As the film ends, Wintergreen is alone and back on his old beat, when he runs into a hippie that Zipper was needlessly harassing near the beginning of the film. Wintergreen lets him off with a warning but the hippie forgets his driver's license, and Wintergreen drives up behind his van to return it to him. The hippie's passenger points a shotgun out the back window and shoots Wintergreen, killing him.Robert Blake as Officer John Wintergreen
Billy "Green" Bush as Officer Zipper Davis
Mitchell Ryan as Det. Harvey Poole
Jeannine Riley as Jolene
Elisha Cook as Willie
Royal Dano as Coroner
Hawk Wolinski as VW Bus Driver
Peter Cetera as Bob Zemko
Terry Kath as Killer
Lee Loughnane as Pig Man
Walter Parazaider as Loose Lips
Joe Samsil as Sgt. Ryker
Jason Clark as L.A. Detective
Michael Butler as Truck Driver
Susan Forristal as Ice Cream Girl
Nick Nolte as Hippie (uncredited)
First-time director James William Guercio took a salary of one dollar in order to have budget available to hire Conrad Hall as the cinematographer. During their discussions, it transpired that Guercio and Hall disagreed on how the film should look; a compromise was reached where Guercio would shoot the exterior scenes in a manner reminiscent of John Ford's films (which was the look Guercio wanted to achieve), while Hall could set up and shoot all the film's interior scenes any way he saw fit. According to the DVD commentary, Guercio claims that a majority of the film was shot without permits, because the Arizona Highway Patrol would not cooperate with production. The movie was filmed in Monument Valley and Fountain Hills, Arizona.

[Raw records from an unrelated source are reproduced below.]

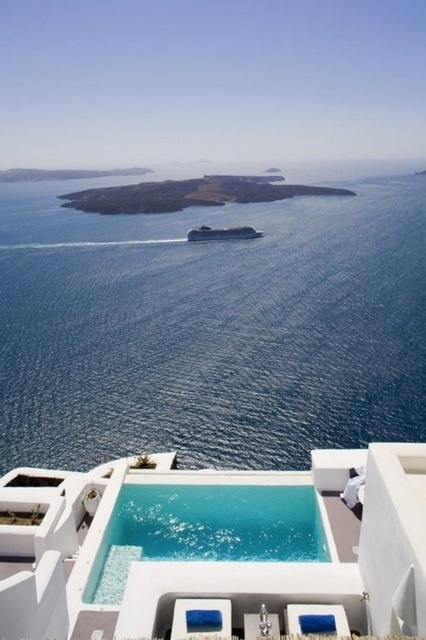 Can you confirm if blue liquid water at center is positioned to the right of white glossy pool at center?

Incorrect, blue liquid water at center is not on the right side of white glossy pool at center.

Can you confirm if blue liquid water at center is smaller than white glossy pool at center?

No.

This screenshot has width=426, height=640. Describe the element at coordinates (210, 328) in the screenshot. I see `blue liquid water at center` at that location.

Find the location of a particular element. blue liquid water at center is located at coordinates (210, 328).

Is blue liquid water at center further to camera compared to crystal clear glass pool at center?

Yes, it is.

Who is lower down, blue liquid water at center or crystal clear glass pool at center?

crystal clear glass pool at center is lower down.

The height and width of the screenshot is (640, 426). I want to click on blue liquid water at center, so click(210, 328).

The width and height of the screenshot is (426, 640). I want to click on blue liquid water at center, so click(x=210, y=328).

Measure the distance from white glossy pool at center to crystal clear glass pool at center.

white glossy pool at center and crystal clear glass pool at center are 7.30 feet apart from each other.

The width and height of the screenshot is (426, 640). What do you see at coordinates (215, 548) in the screenshot?
I see `white glossy pool at center` at bounding box center [215, 548].

This screenshot has height=640, width=426. Identify the location of white glossy pool at center. (215, 548).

Guercio was best known as the producer of the rock band Chicago. Members of the band Chicago appear in the film in minor roles, including Peter Cetera, Terry Kath, Lee Loughnane and Walter Parazaider, as well as Hawk Wolinski from the Guercio-produced band Madura. Chicago also appears on the movie soundtrack. The soundtrack album also included a four-page fold-out poster of Robert Blake standing beside his cycle on a bluff overlooking Monument Valley.
Electra Glide in Blue was released on DVD by MGM on March 22, 2005. A Blu-ray was released on June 4, 2013 by Shout! Factory.
The film received a review in The New York Times, which described it as "portentous" but portraying "very ordinary or very embarrassing things: a crudely staged bike chase, or the confessions of a demoralized bar girl in what looks and sounds like a second-year acting exercise in drama school."
The film was entered into the 1973 Cannes Film Festival. Robert Blake was nominated for a Golden Globe for his performance.
In 2012, Time magazine called Electra Glide in Blue "A neglected cult-classic that could have only come from (or have been made in) the early ‘70s." and "It’s a quirky but unforgettable movie — part character study, part examination of an emerging youth culture — featuring some outstanding camerawork from future Oscar-winning cinematographer Conrad Hall."